Ahead of the 10th review meeting of the Association of Southeast Asian Nations (Asean)-India Trade in Goods Agreement (AITGA), there is a buzz within India Inc and the ruling dispensation to exit the deal. This would not be in India’s strategic interests as this free trade agreement (FTA) inked in 2010 is foundational to its Look East policy and pivot to the prosperous Indo-Pacific region. The National Democratic Alliance regime, however, has been ambivalent about the benefits of AITGA and the trade deals with South Korea and Japan inked by the previous United Progressive Alliance regime. Despite a two-fold rise in trade in goods to $123 billion in 2024-25, there are deep misgivings over the AITGA as it resulted in a nine-fold increase in our trade deficit to $45.2 billion. The concerns are similar to what India had in opting out of the Sino-centric Regional Comprehensive Economic Partnership (RCEP), notably that it was a deal with China by stealth. In this regard, the statement of commerce & industry minister Piyush Goyal that India is looking to fast-track discussions on the review of the AITGA and address the challenges is reassuring.

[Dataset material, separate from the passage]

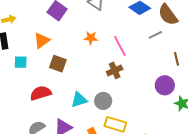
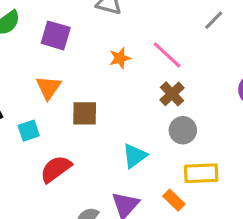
red semicircle: (41, 93) -> (56, 169), moved
gray circle: (103, 101) -> (183, 130), moved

Strategic Importance of AITGA for India

Rather than look for an excuse to exit the AITGA, India must make this agreement work to its advantage at the 10th review meeting in a spirit of cooperation. India no doubt has grounds for concern that this review has been dragging on since November 2019. For two years since then, Asean did not even start negotiating on it. Even the subsequent review meetings have shown limited progress. But the times are a-changing. India Inc is worried about cheaper Chinese goods inundating the domestic market; so too is Asean with the worsening Sino-US trade tensions and President Donald Trump’s tariff disruption. The US President has threatened Asean countries with levies from 25% to 40% as they are conduits for shipping Chinese goods to the US market. Vietnam faces a 40% tariff for goods that have been transshipped. As these are India’s concerns as well, the current conjuncture is most conducive for addressing the rules of origin and the need to have reliable traceability practices to ensure that Chinese goods are not transshipped to India via the AITGA.

Addressing Trade Imbalances and Future Engagement

Making the AITGA work better is in India’s interests as it seeks a deeper engagement with the Indo-Pacific region. Stakeholders like India Inc can contribute to this process by stepping up their investments in Southeast Asia like the Aditya Birla Group did earlier. This in turn could be a basis for reconsidering joining the RCEP, which is after all Asean-plus with China, Japan, South Korea, Australia, and New Zealand. India is currently broadening its economic cooperation and trade agreement with Australia and is negotiating an FTA with New Zealand.

Besides these two nations, four Asean nations are also part of the 12-member Comprehensive and Progressive Agreement for Trans-Pacific Partnership (CPTPP), which India could contemplate joining in the future. True, it has participated in the US-led Indo-Pacific Economic Framework for Prosperity but opted out of its trade pillar. But with CPTPP, India should have relatively greater comfort levels as it has a larger two-way trade with member nations but with a much smaller trade deficit than with Asean. Terminating the AITGA is therefore not a realistic option as it will leave India without participation in any mega regional trade grouping in the Indo-Pacific region.